I may stand to be corrected, but when I wanted to go to ARGC some years ago, I was told they do not accept single women and I assume this would include same sex couple as well.

This is obviously a shame as they are so successful.  I personally would recommend the next best choice as the Lister, who may well also be sympathetic to some extra testing (including immunes).  You can organise a lot of implantation failure, standard testing via your GP and maybe use either the Lister (Dr. Thum e.g.) or someone like Dr. Gorgy for more expert level 2 immune testing.

I had a very good experience at the Lister and they are an extremely highly regarded clinic.

Best of luck,
Daisy
xx


----------



## ♥JJ1♥ (Feb 11, 2006)

I am a single woman and went to Argc under the guise as a couple with my KD for the reason you stated. I have heard that they refuse single and same sex couples fr FF I would have thought they'd be hard pressed to deny same sex couples these days. I also had a consultation with dr jaya parkeih at the lister and found her manner so nice the lister also seemed much more calm & modern than Argc which is like a rollercoaster.
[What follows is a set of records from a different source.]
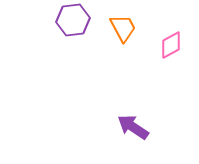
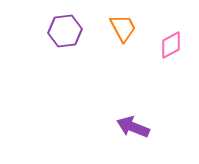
purple hexagon: moved 8 px left, 11 px down
purple arrow: rotated 12 degrees counterclockwise
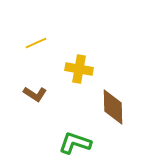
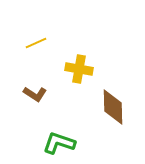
green L-shape: moved 16 px left
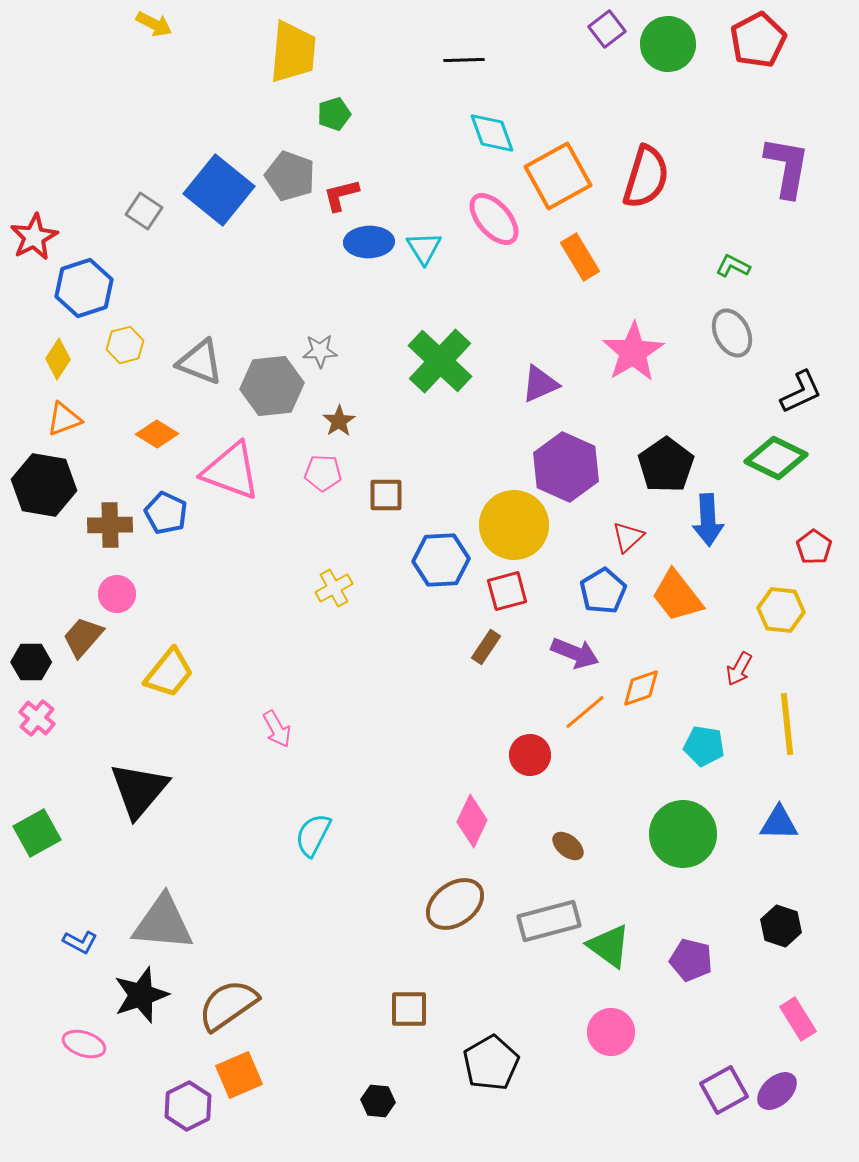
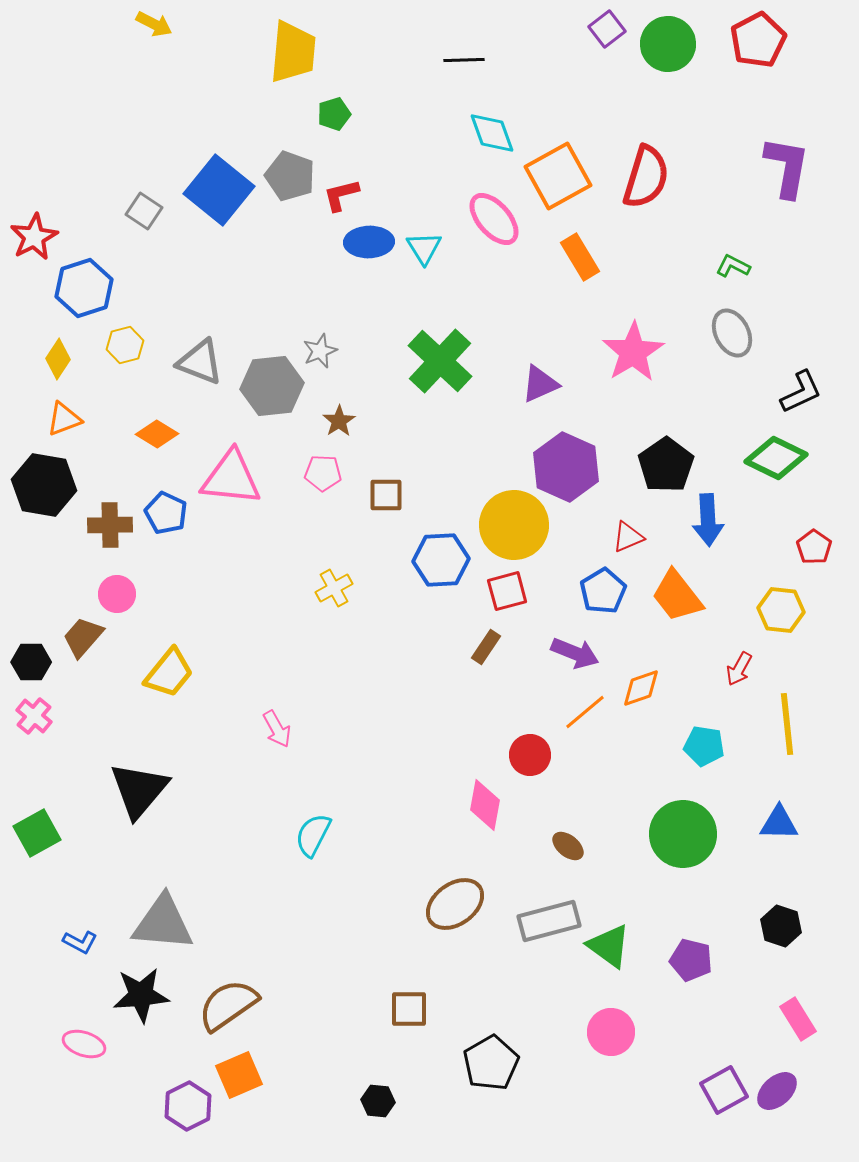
gray star at (320, 351): rotated 20 degrees counterclockwise
pink triangle at (231, 471): moved 7 px down; rotated 14 degrees counterclockwise
red triangle at (628, 537): rotated 20 degrees clockwise
pink cross at (37, 718): moved 3 px left, 2 px up
pink diamond at (472, 821): moved 13 px right, 16 px up; rotated 15 degrees counterclockwise
black star at (141, 995): rotated 14 degrees clockwise
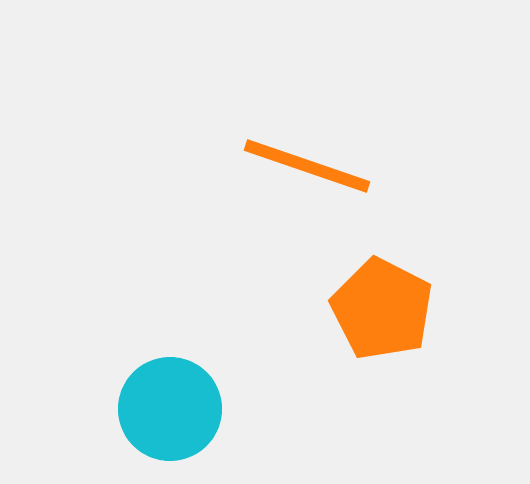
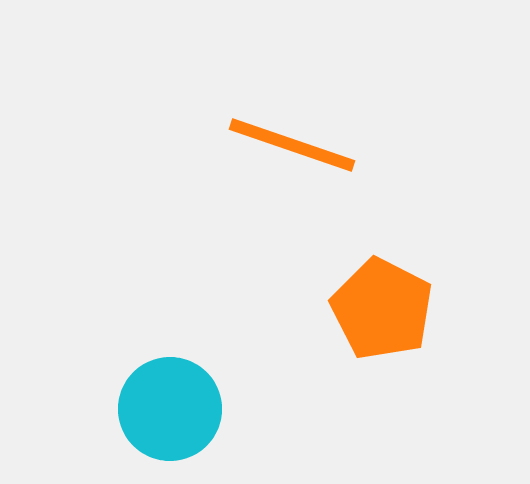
orange line: moved 15 px left, 21 px up
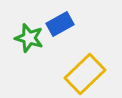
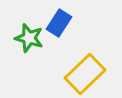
blue rectangle: moved 1 px left, 1 px up; rotated 28 degrees counterclockwise
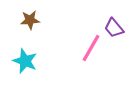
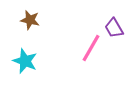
brown star: rotated 18 degrees clockwise
purple trapezoid: rotated 10 degrees clockwise
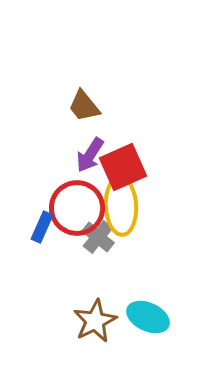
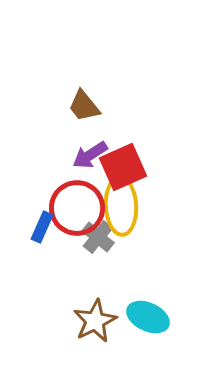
purple arrow: rotated 24 degrees clockwise
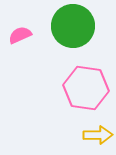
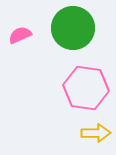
green circle: moved 2 px down
yellow arrow: moved 2 px left, 2 px up
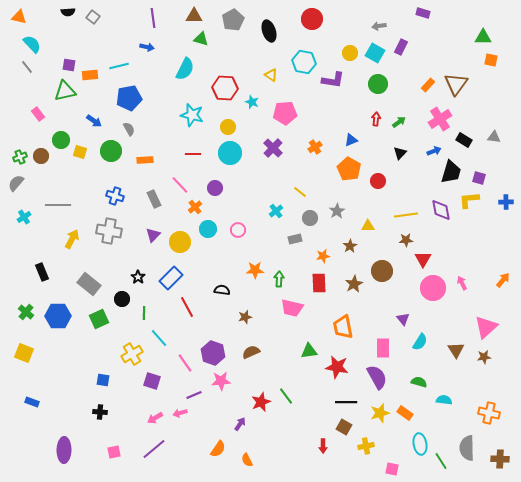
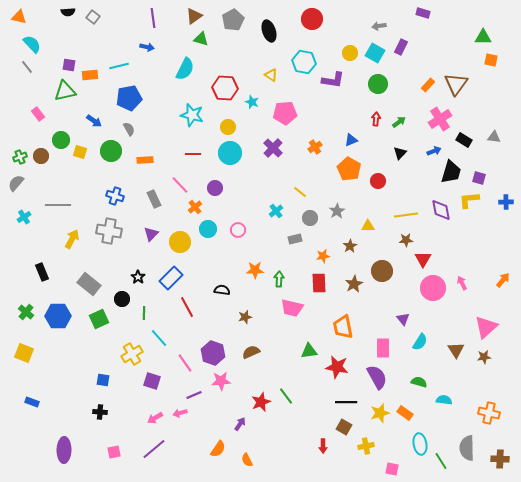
brown triangle at (194, 16): rotated 36 degrees counterclockwise
purple triangle at (153, 235): moved 2 px left, 1 px up
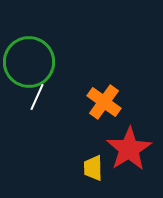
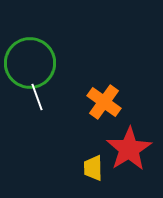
green circle: moved 1 px right, 1 px down
white line: rotated 44 degrees counterclockwise
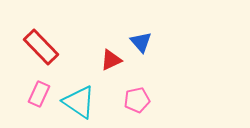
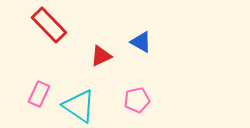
blue triangle: rotated 20 degrees counterclockwise
red rectangle: moved 8 px right, 22 px up
red triangle: moved 10 px left, 4 px up
cyan triangle: moved 4 px down
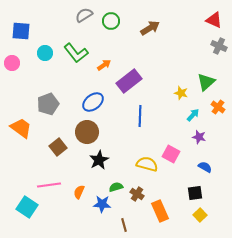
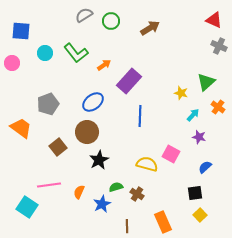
purple rectangle: rotated 10 degrees counterclockwise
blue semicircle: rotated 72 degrees counterclockwise
blue star: rotated 30 degrees counterclockwise
orange rectangle: moved 3 px right, 11 px down
brown line: moved 3 px right, 1 px down; rotated 16 degrees clockwise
Daisyg has given you some great advice as well


----------



## nickidee (Sep 16, 2007)

I would also vouch for the Lister after a poor experience at LWC.


----------



## BobbyS (Sep 23, 2010)

Thank you for the great advice and insight! If ARGC would rather not treat same sex couples even though legally they might have to now, we won't pursue it - we want to feel welcomed and comfortable. I have heard lots of great things about the Lister and CRGH. My GP is a bit pants when it comes to investigating my infertility and just suggests IVF, so if I go with CRGH I will go to see Dr Gorgy to get the level 1&2 immunes done. 

Thank you all  

Bobbyx


----------



## ♥JJ1♥ (Feb 11, 2006)

I may be wrong but I think CRGH do some immune testing themselves

Good Luck


----------



## luce87 (Feb 1, 2010)

I think that the issue with ARGC is that they do not have an HFEA licence to store donated sperm or eggs (and that's probably because of the problems they have with HFEA).  I looked into it a while ago. 
So it's not so much that they won't accept same sex or single women, but that they cannot accept anyone who would have to use anything donated.


----------



## BobbyS (Sep 23, 2010)

That's interesting Luce87, thanks for letting us know. They do have donor sperm listed on the price list but it is £110 so very low compared to other clinics which is maybe an indication that it isn't the same system. 
Thanks


----------



## daisyg (Jan 7, 2004)

Yes, interesting info.  I also noticed the price for DS on their website and the HFEA also says that they are licensed for DS??  Surely some of his couples also need donor sperm? I understand that couples do import from US for example to ARGC but only known/ID release donors I think.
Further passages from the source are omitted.